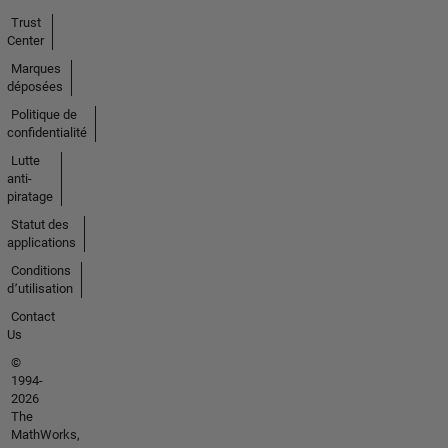
Trust
Center
Marques
déposées
Politique de
confidentialité
Lutte
anti-
piratage
Statut des
applications
Conditions
d՚utilisation
Contact
Us
©
1994-
2026
The
MathWorks,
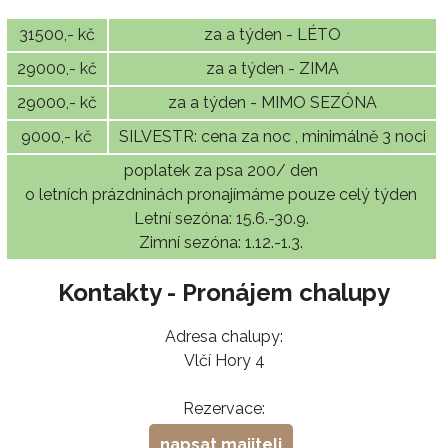
31500,- kč
za a týden - LÉTO
29000,- kč
za a týden - ZIMA
29000,- kč
za a týden - MIMO SEZÓNA
9000,- kč
SILVESTR: cena za noc , minimálně 3 noci
poplatek za psa 200/ den
o letních prázdninách pronajímáme pouze celý týden
Letní sezóna: 15.6.-30.9.
Zimní sezóna: 1.12.-1.3.
Kontakty - Pronájem chalupy
Adresa chalupy:
Vlčí Hory 4
Rezervace:
napsat majiteli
= = = = =
Aim of the task →
Go through the entries above and pull out each line with "týden" in it.

Result for this task →
za a týden - LÉTO
za a týden - ZIMA
za a týden - MIMO SEZÓNA
o letních prázdninách pronajímáme pouze celý týden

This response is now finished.